Kaum drei­hun­dert Fisch­kut­ter sind noch in den küsten­na­hen Gewäs­sern zwi­schen Flens­burg und Ahl­beck unter­wegs, die mei­sten in Meck­len­burg-Vor­pom­mern. Knapp tau­send Küsten­fi­scher waren es im ein­sti­gen Bezirk Rostock, inzwi­schen lebt nur noch jeder Fünf­te vom Fisch­fang. Und die Zahl wird immer klei­ner. Die Zunft hat kei­ne Zukunft: zu hoch die Umwelt­auf­la­gen, zu nied­rig die erlaub­ten Fang­quo­ten. Beim Hering, dem »Brot­fisch« der Ost­see­fi­scher, wur­de die Fang­men­ge beson­ders dra­ma­tisch redu­ziert. 1995 zog man noch 100.000 Ton­nen aus dem Was­ser, heu­te sind den Küsten- und Kut­ter­fi­schern nur noch 1.000 Ton­nen im Jahr erlaubt. Über­fi­schung und auch der Kli­ma­wan­del haben den Herings­be­stand stark redu­ziert. Einer der wesent­li­chen Grün­de: Durch die frü­he­re Erwär­mung des Was­sers lai­chen die Fische frü­her ab, doch die Haupt­nah­rung des Herings­nach­wuch­ses ist dann noch nicht da: klei­ne Kreb­se. Sie fol­gen einem ande­ren bio­lo­gi­schen Kalen­der. Nur die spä­ten Herings­lai­che über­le­ben. Um deren Art zu erhal­ten, müs­sen sich die Herings­fi­scher beschei­den. Auch hier wird um Kom­pro­mis­se gerun­gen, die – wie wohl meist bei aus­glei­chen­den Lösungs­ver­su­chen – kei­ne Sei­te aus­rei­chend befrie­di­gen. Der Fisch­be­stand reicht allen­falls für die heu­ti­ge hal­be Flot­te. Doch die tra­di­tio­nel­le Küsten­fi­sche­rei ist kaum den Übel­tä­tern zuzu­rech­nen. Zudem sorgt sie für kur­ze Lie­fer­we­ge: Das, was die­se weni­gen hun­dert Men­schen aus dem Was­ser zie­hen, lan­det in Pfan­nen und Tie­geln an der Küste. Frisch, nicht tief­ge­fro­ren und über den Atlan­tik geflogen.

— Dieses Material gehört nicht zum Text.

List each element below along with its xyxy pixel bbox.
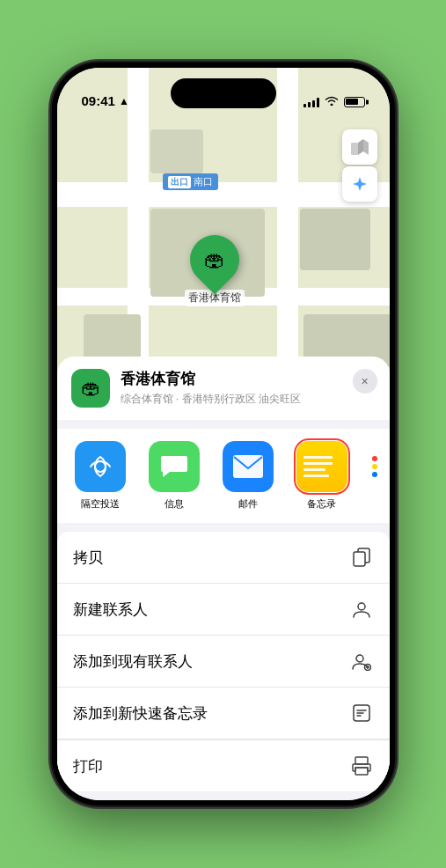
messages-label: 信息 xyxy=(165,497,184,511)
dot-red xyxy=(372,456,377,461)
action-add-existing[interactable]: 添加到现有联系人 xyxy=(57,636,390,688)
svg-rect-4 xyxy=(233,455,263,478)
signal-bars-icon xyxy=(303,97,319,107)
notes-line-4 xyxy=(303,474,329,477)
dynamic-island xyxy=(171,78,276,108)
svg-rect-14 xyxy=(355,768,368,775)
battery-fill xyxy=(346,99,358,105)
action-print-label: 打印 xyxy=(73,756,103,776)
airdrop-label: 隔空投送 xyxy=(81,497,120,511)
map-block-2 xyxy=(300,209,370,270)
messages-icon xyxy=(149,441,200,492)
venue-pin[interactable]: 🏟 香港体育馆 xyxy=(185,235,245,306)
svg-rect-0 xyxy=(351,143,358,155)
wifi-icon xyxy=(325,95,339,108)
venue-info: 香港体育馆 综合体育馆 · 香港特别行政区 油尖旺区 xyxy=(121,369,376,407)
share-app-airdrop[interactable]: 隔空投送 xyxy=(66,441,135,511)
action-add-note-label: 添加到新快速备忘录 xyxy=(73,703,208,724)
action-add-existing-label: 添加到现有联系人 xyxy=(73,651,193,672)
share-app-mail[interactable]: 邮件 xyxy=(214,441,282,511)
map-controls xyxy=(342,129,377,202)
add-note-icon xyxy=(349,701,374,725)
location-indicator: ▲ xyxy=(119,95,129,107)
venue-subtitle: 综合体育馆 · 香港特别行政区 油尖旺区 xyxy=(121,392,376,407)
map-type-button[interactable] xyxy=(342,129,377,165)
action-copy[interactable]: 拷贝 xyxy=(57,532,390,584)
notes-app-icon xyxy=(296,441,347,492)
mail-icon xyxy=(223,441,274,492)
map-exit-label: 出口 南口 xyxy=(163,173,218,190)
phone-screen: 09:41 ▲ xyxy=(57,68,390,800)
bottom-sheet: 🏟 香港体育馆 综合体育馆 · 香港特别行政区 油尖旺区 × xyxy=(57,357,390,800)
battery-icon xyxy=(344,97,365,107)
phone-frame: 09:41 ▲ xyxy=(52,63,395,805)
location-button[interactable] xyxy=(342,166,377,202)
svg-point-8 xyxy=(356,655,363,662)
dot-yellow xyxy=(372,464,377,469)
notes-line-3 xyxy=(303,468,325,471)
airdrop-icon xyxy=(75,441,126,492)
signal-bar-3 xyxy=(312,100,315,107)
map-block-3 xyxy=(150,129,203,173)
venue-icon-emoji: 🏟 xyxy=(81,377,100,400)
venue-icon: 🏟 xyxy=(71,369,110,408)
share-app-messages[interactable]: 信息 xyxy=(140,441,208,511)
svg-marker-1 xyxy=(358,139,363,155)
signal-bar-4 xyxy=(317,98,319,107)
action-new-contact-label: 新建联系人 xyxy=(73,600,148,620)
status-icons xyxy=(303,95,365,108)
action-copy-label: 拷贝 xyxy=(73,548,103,568)
mail-label: 邮件 xyxy=(238,497,258,511)
svg-rect-6 xyxy=(354,552,365,566)
exit-prefix: 出口 xyxy=(168,176,191,188)
map-road-h xyxy=(57,182,390,207)
action-add-note[interactable]: 添加到新快速备忘录 xyxy=(57,688,390,739)
venue-name: 香港体育馆 xyxy=(121,369,376,389)
action-new-contact[interactable]: 新建联系人 xyxy=(57,584,390,636)
notes-line-1 xyxy=(303,456,333,459)
action-list: 拷贝 新建联系人 xyxy=(57,532,390,791)
copy-icon xyxy=(349,545,374,570)
action-print[interactable]: 打印 xyxy=(57,739,390,791)
exit-name: 南口 xyxy=(194,175,213,188)
svg-point-3 xyxy=(95,461,106,472)
notes-line-2 xyxy=(303,462,333,465)
dot-blue xyxy=(372,472,377,477)
venue-header: 🏟 香港体育馆 综合体育馆 · 香港特别行政区 油尖旺区 × xyxy=(57,357,390,420)
add-existing-icon xyxy=(349,649,374,673)
more-apps-dots xyxy=(362,441,388,492)
svg-marker-2 xyxy=(363,139,369,155)
print-icon xyxy=(349,754,374,778)
signal-bar-2 xyxy=(308,102,311,107)
svg-rect-13 xyxy=(355,757,368,764)
svg-point-7 xyxy=(358,603,365,610)
signal-bar-1 xyxy=(303,104,306,107)
pin-icon: 🏟 xyxy=(204,247,225,272)
notes-label: 备忘录 xyxy=(307,497,336,511)
new-contact-icon xyxy=(349,597,374,622)
share-app-notes[interactable]: 备忘录 xyxy=(288,441,356,511)
share-row: 隔空投送 信息 xyxy=(57,429,390,523)
share-app-more[interactable] xyxy=(362,441,388,497)
status-time: 09:41 xyxy=(82,93,115,108)
pin-bubble: 🏟 xyxy=(179,224,249,294)
close-button[interactable]: × xyxy=(353,369,377,394)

Hin­zu­ge­kom­men ist das Pro­blem mit den Kegel­rob­ben, die sich in der Ost­see aus­brei­ten. Sie fres­sen die in den Stell­net­zen gefan­ge­nen Herin­ge. Nicht nur, dass dadurch den Fischern Fisch ver­lo­ren geht: Sie müs­sen auch die Grä­ten müh­sam aus den Net­zen pulen – was über­mä­ßig viel Zeit in Anspruch nimmt, in der nichts ver­dient wird. Im Greifs­wal­der Bod­den, fünf­hun­dert Qua­drat­ki­lo­me­ter groß, jagen inzwi­schen fast hun­dert Kegel­rob­ben. Die Natur­schüt­zer freut’s, die Tou­ri­sten nicht min­der. Unterm Strich jedoch heißt das Fazit des in Kopen­ha­gen ansäs­si­gen Inter­na­tio­nal Coun­cil for the Explo­ra­ti­on of the Sea (ICES): »Die Ost­see-Fische­rei steht vor dem größ­ten Umbruch seit der Wende.«

Die Por­träts der Küsten­fi­scher, die über den Som­mer in Ahl­beck stu­diert wer­den kön­nen, haben Franz Bischof und Jan Kuchen­becker geschaf­fen. Gezeigt wer­den sie im Rah­men des Umwelt­fe­sti­vals »hori­zon­te zingst«, das ohne Unter­stüt­zung hono­ri­ger Spon­so­ren nicht zustan­de gekom­men wäre. Den­noch gebüh­ren Bei­fall und Aner­ken­nung den bei­den Licht­bild­nern. Kuchen­becker, Ham­bur­ger vom Jahr­gang 1989, und der gebür­ti­ge Ber­li­ner Bischof haben zwi­schen Okto­ber 2018 und Febru­ar 2019 Ost­see­fi­scher foto­gra­fiert – »fast lücken­los an der gesam­ten deut­schen Ost­see­kü­ste von Ost nach West«. Die ins­ge­samt 228 Por­träts sind zwar gestellt, ande­ren­falls wären sie tech­nisch nicht der­art exzel­lent, und sie erschei­nen auch nicht wie aus einem Guss. Aber man spürt kaum, dass sie insze­niert wur­den: Die Men­schen tra­gen ihr Arbeits­zeug, sind abge­spannt, müde und melan­cho­lisch, erkenn­bar kom­men sie von Arbeit auf See, das Ölzeug trägt oft die Spu­ren der ver­gan­ge­nen Schicht.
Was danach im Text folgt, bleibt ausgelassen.